«Picchiato perché riprendevo operai che potavano gli alberi» La denuncia di un cittadino contro gli addetti della Multiservizi

«Sono stato aggredito perché stavo filmando degli operai che stavano eseguendo la capitozzatura di alcuni alberi». Quanto avvenuto la mattina di venerdì scorso è stato riassunto nero sul bianco dalla vittima in una denuncia per lesioni personali presentata alla questura di Catania nei confronti di un dipendente della Multiservizi, la società partecipata che si occupa di manutenzione e pulizia in città. «Non ne sono assolutamente a conoscenza. I dipendenti non ci hanno riferito nulla», commenta a MeridioNews la presidente Serena Spoto

Stando a quanto esposto nella denuncia dal cittadino catanese, l’aggressione sarebbe avvenuta in via San Nullo all’angolo con via La Ferlita. «C’erano alcuni operai della Multiservizi che stavano potando gli alberi utilizzando la tecnica della capitozzatura», spiega al nostro giornale il denunciante che preferisce rimanere anonimo. L’uomo riferisce di avere chiesto al capo operaio il motivo dell’utilizzo di quella tecnica che, oltre a essere dannosa per le piante, è stata anche vietata con un decreto del ministero dell’Ambiente dell’aprile del 2020. «In un primo momento, mi ha risposto che mi sbagliavo – continua il denunciante – Poi, invece, ha ammesso che quegli alberi li stavano capitozzando perché così era stato loro indicato di fare». 
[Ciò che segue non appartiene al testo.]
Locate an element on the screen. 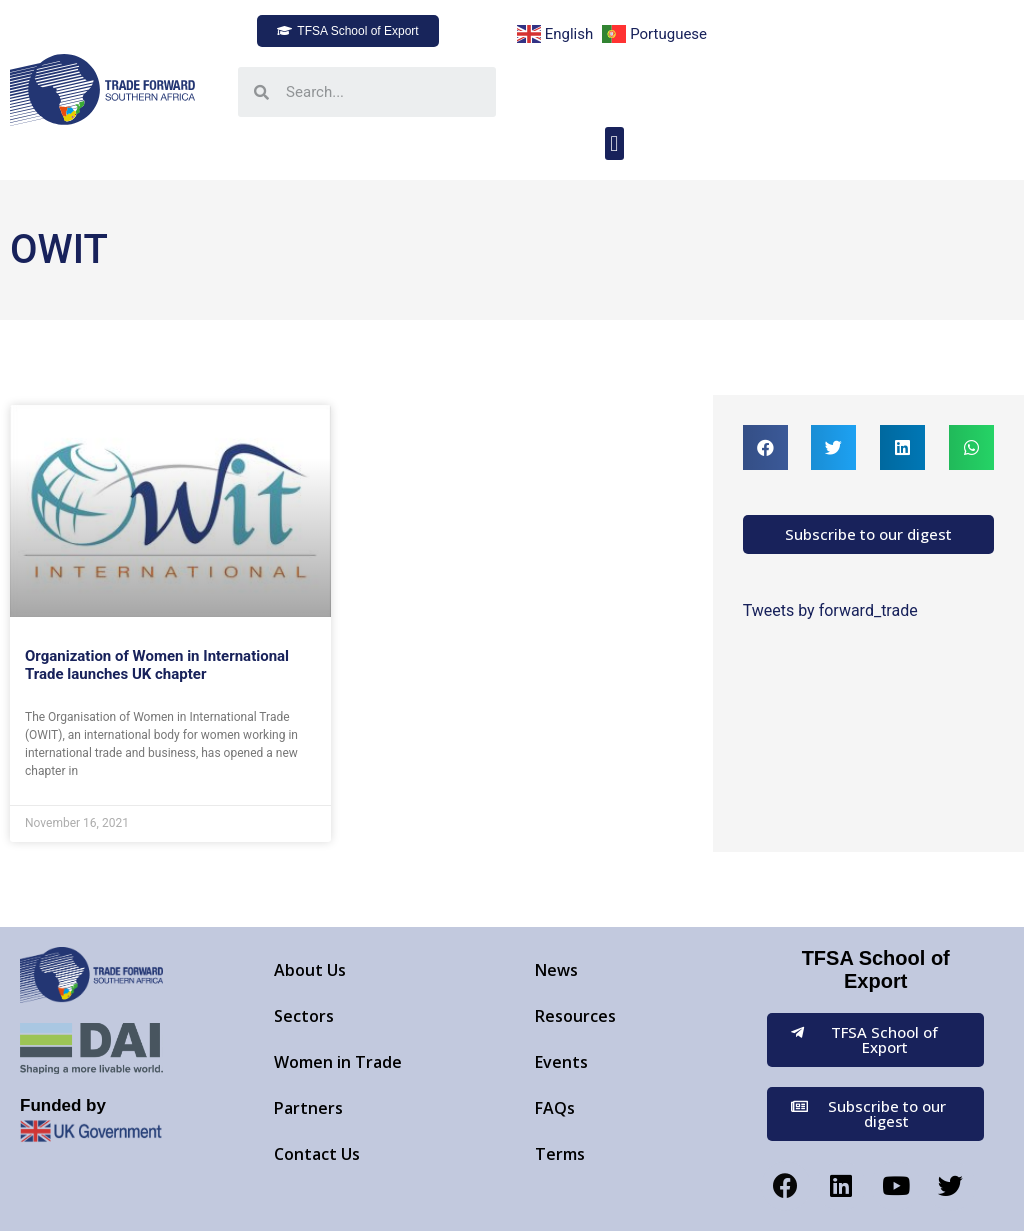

È a questo punto che il cittadino comincia a riprendere la scena con il proprio cellulare, intenzionato poi a effettuare un reclamo. «Improvvisamente il supervisore ha cominciato a spintonarmi violentemente per farmi desistere dall’effettuare la ripresa. Nel frattempo – continua il racconto – un operaio si è avvicinato con fare minaccioso e mi ha colpito con degli schiaffi in testa». L’uomo cade a terra. A riportare la situazione alla calma è stato poi l’intervento di altri operai che hanno allontanato l’aggressore. Contattata dalla vittima, una volante della polizia arriva sul posto quando, però, sia il supervisore che l’aggressore si sono già allontanati

«Ai poliziotti ho mostrato il video – afferma la vittima – Uno degli agenti ha riconosciuto l’uomo che mi aveva aggredito poco prima – afferma la vittima – e ha chiesto agli altri operai di contattarlo per farlo tornare». L’uomo, effettivamente, ritorna e parla pure con i poliziotti. «Lì per lì mi hanno chiesto se avessi bisogno di un’ambulanza ma ho detto di no – continua il cittadino – Poi, però, trascorsa qualche ora, ho avvertito un malessere e sono andato al Pronto soccorso dell’ospedale Garibaldi vecchio». Lì, dopo averlo visitato e avergli prestato le cure del caso, i sanitari hanno rilasciato alla vittima un referto medico per un’aggressione con contusione ed escoriazione con trauma al volto, escoriazioni al gomito destro e trauma alla regione lombare con una prognosi di dieci giorni.

Aggiornamento delle 15. Riceviamo e pubblichiamo dalla presidente di Multiservizi Serena Spoto: Le dichiarazioni riportate nell’articolo sono ben lontane da quanto riportato nelle relazioni di servizio. Nel corso della potatura di alcuni alberi in via La Ferlita, un cittadino ha oltrepassato il confine dell’area di cantiere in maniera vemente, intimando agli operatori di interrompere la loro attività. A questo punto il coordinatore, in quanto responsabile della sicurezza dei luoghi, ha chiesto al cittadino di allontanarsi. E ciò in quanto la zona prossima alla potatura degli alberi è estremamente pericolosa a causa della caduta di rami. Il cittadino tuttavia, non solo si è rifiutato ma, allorché un dipendente lo ha tirato per un braccio al fine di portarlo fuori dall’area di cantiere, si è gettato a terra, urlando e dando in escandescenze. Dunque, anche a tutela dell’onorabilità dei lavoratori e dell’immagine della Multiservizi, si rileva che nessuna aggressione è mai avvenuta. Si coglie l’occasione per sottolineare che la Multiservizi effettua la potatura su disposizione e sotto il controllo del Comune. Se talvolta si effettua una potatura più incisiva, nel caso di specie il coppicing di un eucalipto, è solo per la tutela della pubblica incolumità. Sta accadendo purtroppo che l’attività di potatura è ormai oggetto di una parossistica campagna di sospetto sul presunto (e inesistente) danneggiamento del patrimonio arboreo. Ciò che è avvenuto è il frutto di tale clima di sospetto. Si rileva sin d’ora che la Multiservizi non é disposta ad accettare ulteriori tentativi di interruzione di pubblico servizio riservandosi ogni azione legale in merito all’accaduto.